En termes d’audience, la chaîne satellitaire égyptienne Al Masria qui jadis
était la deuxième chaîne en Tunisie et la troisième au Maroc, est le grand
perdant, puisqu’elle se retrouve à la 14ème et 6ème places en un peu moins
de 2 ans.
Rotana Cinéma, Hannibal TV et MA3 : des succès et des échecs !
L’émergence au mois de janvier 2005 de la chaîne thématique Rotana Cinéma
constitue en effet l’événement télévisuel majeur du début de l’année avec un
fort taux d’audience dès son lancement en Tunisie de l’ordre de 15,9% en
moyenne, et se plaçant en deuxième position derrière TV7. Au Maroc, la
chaîne d’origine saoudienne Rotana Cinéma fait une audience de l’ordre de
7,2% arrivant en cinquième position.
En Tunisie le lancement, le 13 février 2005, de la chaîne privée tunisienne
satellitaire Hannibal, a été l’événement télévisuel, mais elle n’a pas su
accaparer l’auditoire tunisien comme les sondages de pré-lancement l’ont
montré… Hannibal TV est restée en deçà des attentes du large public en
réalisant des audiences quotidiennes oscillant entre 2 et 9%, portées par
une à deux émissions phares : l’une dédiée au sport et
l’autre au talk show.
Pour SIGMA Conseil, l’évolution de Hannibal TV «est tributaire d’une refonte
de la grille avec une orientation clairement plus tunisienne, d’un soutien
des pouvoirs publics par la programmation de certaines campagnes TV
nationales à diffuser sur cette chaîne et d’un climat de confiance à
instaurer entre les annonceurs et les responsables de la chaîne dans une
logique de coproduction ou d’options sur des productions locales».
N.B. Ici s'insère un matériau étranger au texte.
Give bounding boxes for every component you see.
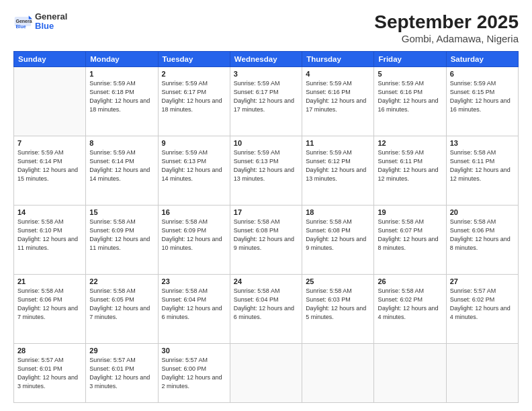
day-number: 23: [162, 277, 226, 285]
day-info: Sunrise: 5:58 AMSunset: 6:04 PMDaylight:…: [162, 287, 226, 322]
day-number: 25: [306, 277, 370, 285]
day-info: Sunrise: 5:59 AMSunset: 6:13 PMDaylight:…: [162, 148, 226, 183]
day-info: Sunrise: 5:58 AMSunset: 6:09 PMDaylight:…: [162, 218, 226, 253]
calendar-cell: 8Sunrise: 5:59 AMSunset: 6:14 PMDaylight…: [86, 136, 158, 205]
calendar-cell: 29Sunrise: 5:57 AMSunset: 6:01 PMDayligh…: [86, 343, 158, 402]
calendar-title: September 2025: [374, 12, 519, 33]
day-number: 11: [306, 139, 370, 147]
day-number: 4: [306, 70, 370, 78]
day-info: Sunrise: 5:58 AMSunset: 6:11 PMDaylight:…: [450, 148, 515, 183]
calendar-cell: 28Sunrise: 5:57 AMSunset: 6:01 PMDayligh…: [14, 343, 86, 402]
day-number: 6: [450, 70, 515, 78]
day-info: Sunrise: 5:57 AMSunset: 6:02 PMDaylight:…: [450, 287, 515, 322]
day-info: Sunrise: 5:59 AMSunset: 6:13 PMDaylight:…: [234, 148, 298, 183]
day-number: 19: [378, 208, 442, 216]
weekday-header-monday: Monday: [86, 51, 158, 66]
calendar-cell: 5Sunrise: 5:59 AMSunset: 6:16 PMDaylight…: [374, 66, 446, 136]
day-info: Sunrise: 5:59 AMSunset: 6:14 PMDaylight:…: [17, 148, 82, 183]
weekday-header-row: SundayMondayTuesdayWednesdayThursdayFrid…: [14, 51, 519, 66]
day-number: 29: [89, 347, 154, 355]
day-number: 26: [378, 277, 442, 285]
calendar-table: SundayMondayTuesdayWednesdayThursdayFrid…: [13, 51, 519, 403]
calendar-cell: 30Sunrise: 5:57 AMSunset: 6:00 PMDayligh…: [158, 343, 230, 402]
week-row-4: 21Sunrise: 5:58 AMSunset: 6:06 PMDayligh…: [14, 274, 519, 343]
day-info: Sunrise: 5:58 AMSunset: 6:08 PMDaylight:…: [234, 218, 298, 253]
calendar-cell: 25Sunrise: 5:58 AMSunset: 6:03 PMDayligh…: [302, 274, 374, 343]
calendar-cell: 26Sunrise: 5:58 AMSunset: 6:02 PMDayligh…: [374, 274, 446, 343]
day-number: 9: [162, 139, 226, 147]
calendar-cell: 4Sunrise: 5:59 AMSunset: 6:16 PMDaylight…: [302, 66, 374, 136]
day-info: Sunrise: 5:59 AMSunset: 6:16 PMDaylight:…: [378, 79, 442, 114]
day-info: Sunrise: 5:59 AMSunset: 6:17 PMDaylight:…: [162, 79, 226, 114]
day-info: Sunrise: 5:58 AMSunset: 6:06 PMDaylight:…: [17, 287, 82, 322]
day-info: Sunrise: 5:59 AMSunset: 6:17 PMDaylight:…: [234, 79, 298, 114]
day-info: Sunrise: 5:59 AMSunset: 6:18 PMDaylight:…: [89, 79, 154, 114]
day-info: Sunrise: 5:58 AMSunset: 6:10 PMDaylight:…: [17, 218, 82, 253]
day-number: 15: [89, 208, 154, 216]
calendar-cell: [446, 343, 518, 402]
day-number: 22: [89, 277, 154, 285]
day-number: 1: [89, 70, 154, 78]
day-number: 30: [162, 347, 226, 355]
day-info: Sunrise: 5:58 AMSunset: 6:05 PMDaylight:…: [89, 287, 154, 322]
calendar-cell: 14Sunrise: 5:58 AMSunset: 6:10 PMDayligh…: [14, 205, 86, 274]
week-row-1: 1Sunrise: 5:59 AMSunset: 6:18 PMDaylight…: [14, 66, 519, 136]
calendar-cell: 27Sunrise: 5:57 AMSunset: 6:02 PMDayligh…: [446, 274, 518, 343]
day-number: 28: [17, 347, 82, 355]
day-number: 2: [162, 70, 226, 78]
weekday-header-sunday: Sunday: [14, 51, 86, 66]
calendar-cell: 16Sunrise: 5:58 AMSunset: 6:09 PMDayligh…: [158, 205, 230, 274]
day-number: 13: [450, 139, 515, 147]
day-info: Sunrise: 5:59 AMSunset: 6:16 PMDaylight:…: [306, 79, 370, 114]
week-row-3: 14Sunrise: 5:58 AMSunset: 6:10 PMDayligh…: [14, 205, 519, 274]
day-number: 3: [234, 70, 298, 78]
day-info: Sunrise: 5:58 AMSunset: 6:07 PMDaylight:…: [378, 218, 442, 253]
calendar-cell: 21Sunrise: 5:58 AMSunset: 6:06 PMDayligh…: [14, 274, 86, 343]
logo-general-text: General: [35, 12, 67, 21]
calendar-cell: 22Sunrise: 5:58 AMSunset: 6:05 PMDayligh…: [86, 274, 158, 343]
calendar-cell: 11Sunrise: 5:59 AMSunset: 6:12 PMDayligh…: [302, 136, 374, 205]
day-info: Sunrise: 5:57 AMSunset: 6:01 PMDaylight:…: [17, 356, 82, 391]
calendar-cell: 6Sunrise: 5:59 AMSunset: 6:15 PMDaylight…: [446, 66, 518, 136]
weekday-header-tuesday: Tuesday: [158, 51, 230, 66]
day-info: Sunrise: 5:59 AMSunset: 6:15 PMDaylight:…: [450, 79, 515, 114]
logo-blue-text: Blue: [35, 21, 67, 31]
day-info: Sunrise: 5:58 AMSunset: 6:04 PMDaylight:…: [234, 287, 298, 322]
day-info: Sunrise: 5:58 AMSunset: 6:09 PMDaylight:…: [89, 218, 154, 253]
day-number: 24: [234, 277, 298, 285]
header: General Blue General Blue September 2025…: [13, 12, 519, 44]
day-info: Sunrise: 5:58 AMSunset: 6:03 PMDaylight:…: [306, 287, 370, 322]
calendar-cell: 1Sunrise: 5:59 AMSunset: 6:18 PMDaylight…: [86, 66, 158, 136]
calendar-cell: 19Sunrise: 5:58 AMSunset: 6:07 PMDayligh…: [374, 205, 446, 274]
weekday-header-saturday: Saturday: [446, 51, 518, 66]
logo: General Blue General Blue: [13, 12, 67, 32]
calendar-cell: 20Sunrise: 5:58 AMSunset: 6:06 PMDayligh…: [446, 205, 518, 274]
calendar-cell: 15Sunrise: 5:58 AMSunset: 6:09 PMDayligh…: [86, 205, 158, 274]
calendar-cell: 18Sunrise: 5:58 AMSunset: 6:08 PMDayligh…: [302, 205, 374, 274]
svg-text:Blue: Blue: [16, 24, 26, 29]
day-number: 5: [378, 70, 442, 78]
day-number: 8: [89, 139, 154, 147]
calendar-cell: 2Sunrise: 5:59 AMSunset: 6:17 PMDaylight…: [158, 66, 230, 136]
logo-icon: General Blue: [13, 12, 32, 31]
calendar-cell: 23Sunrise: 5:58 AMSunset: 6:04 PMDayligh…: [158, 274, 230, 343]
weekday-header-friday: Friday: [374, 51, 446, 66]
day-info: Sunrise: 5:59 AMSunset: 6:11 PMDaylight:…: [378, 148, 442, 183]
day-number: 10: [234, 139, 298, 147]
day-info: Sunrise: 5:59 AMSunset: 6:14 PMDaylight:…: [89, 148, 154, 183]
day-info: Sunrise: 5:58 AMSunset: 6:08 PMDaylight:…: [306, 218, 370, 253]
day-info: Sunrise: 5:57 AMSunset: 6:01 PMDaylight:…: [89, 356, 154, 391]
day-number: 18: [306, 208, 370, 216]
day-number: 20: [450, 208, 515, 216]
week-row-2: 7Sunrise: 5:59 AMSunset: 6:14 PMDaylight…: [14, 136, 519, 205]
title-block: September 2025 Gombi, Adamawa, Nigeria: [374, 12, 519, 44]
week-row-5: 28Sunrise: 5:57 AMSunset: 6:01 PMDayligh…: [14, 343, 519, 402]
day-number: 21: [17, 277, 82, 285]
day-info: Sunrise: 5:57 AMSunset: 6:00 PMDaylight:…: [162, 356, 226, 391]
day-number: 16: [162, 208, 226, 216]
calendar-cell: 24Sunrise: 5:58 AMSunset: 6:04 PMDayligh…: [230, 274, 302, 343]
calendar-cell: 3Sunrise: 5:59 AMSunset: 6:17 PMDaylight…: [230, 66, 302, 136]
day-number: 17: [234, 208, 298, 216]
day-number: 12: [378, 139, 442, 147]
calendar-cell: [14, 66, 86, 136]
Concernant la chaîne privée MA3 au Maroc, l’étude de SIGMA Conseil insiste
sur le fait que l’industrie télévisuelle étant capitalistique, elle peut
s’avérer un gouffre financier, d’où la nécessité de s’y prendre de manière
professionnelle, et surtout de s’associer avec les meilleurs qui ont fait
leur preuve dans le monde en la matière.
Recettes publicitaires 2004 : la domination du Maroc continue !
Concernant les investissements publicitaires TV des annonceurs, la
domination marocaine est sans appel, avec 80% du marché de la publicité TV
au Maghreb, soit 220 millions de dinars de recettes publicitaires, contre
seulement 32 et 28 millions de dinars tunisiens en Algérie et en Tunisie.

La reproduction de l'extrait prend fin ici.